The $59 billion Rest industry super fund has launched its responsible investment option.
As reported in sister publication Financial Standard, Rest's 1.7 million members will now have access to 'Sustainable Growth', the fund's first socially responsible investment option developed on the back of member feedback.
Rest's new Sustainable Growth option has an asset allocation mix of 75% growth and 25% defensive assets across Australian and overseas shares, property, infrastructure, bonds and cash.
"Rest has partnered with investment manager, Parametric, who are drawing on the expertise of global responsible investment leader, Calvert Research, to construct the Australian and Overseas equities portfolio of this new option," said Andrew Lill, chief investment officer, Rest.
The equities portion of the option feature positive and negative screens. It screens out companies involved in labour and human rights abuses, unethical supply chains, fossil fuels, animal cruelty, gender discrimination, tobacco, gambling, palm oil, controversial weaponry, or have a recent track record of environmental damage, or excessive executive remuneration have been excluded.
The portfolio has then been positively tilted to companies who are demonstrated leaders and promote environmental sustainability and resource efficiency, equitable societies and respect for human rights, and accountable governance and transparency.
The Australian share portfolio is based on the ASX 300 index, while the international share portfolio is based on the MSCI World Index ex-Australia (for Overseas Shares), with negative screens applied using the Rest ESG criteria. This results in an 'Acceptable Universe' for investment, Rest said.
The positive tilts are derived from the Calvert Principles of Responsible Investment screens. Each portfolio is positively tilted to the companies which meet the requirements of these principles.
For the property component, the option will invest in assets that have demonstrated a GRESB Real Estate Assessment, Rest said.
Rest estimates total investment costs will come in at 0.36% per annum, making it one of the cheapest SRI options on the market.
As reported by Financial Standard, Rest surveyed a random sample of members in December 2020 to better align the investment option with their values. The survey was sent to 647,218 members, with the fund receiving 7311 responses - over 75% of which expressed a moderate to strong interest in the option.
"The fund spoke closely with members to determine their preferences on the ESG factors, including the various inclusions and exclusions that would go towards shaping this option," Lill told FS Sustainability.

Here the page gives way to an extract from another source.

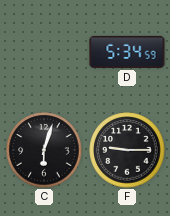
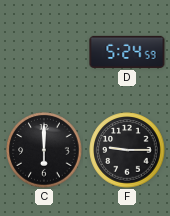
D: 5:34 -> 5:24
C: 6:03 -> 6:00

"Extrapolating on the screens of the Equities portfolio, Rest then went on to develop strict ESG criteria for any assets that would be acceptable in the Property and Infrastructure asset classes of the option, utilizing the assets that the organisation already had exposure to."
The Sustainable Growth option will also invest in infrastructure assets which have integrated ESG factors and have been identified as able to help the transition to a low carbon economy, or which have limited exposure to climate-related transition risks.
The criteria for the option's infrastructure assets also excludes investing in companies that own fossil fuel reserves, derive revenue from oil or gas exploration, production and related activities, have power generated from thermal coal, oil and gas, or lease, mine or process coal and coke.
"The Responsible Investment team were critical throughout the entire process of creating Sustainable Growth," Lill notes. "More particularly, they were pivotal in the building process of the negative screening criteria in the equities portfolios, as well as running the verification, and iterating the portfolios to ensure risk adjusted returns alongside the member preferences.
Development of the option follows the landmark Federal Court case brought against Rest by member Mark McVeigh.
After more than two years, the case was dismissed as Rest agreed to all of McVeigh's requests, including publicly acknowledging the threat that climate change poses both economically and socially.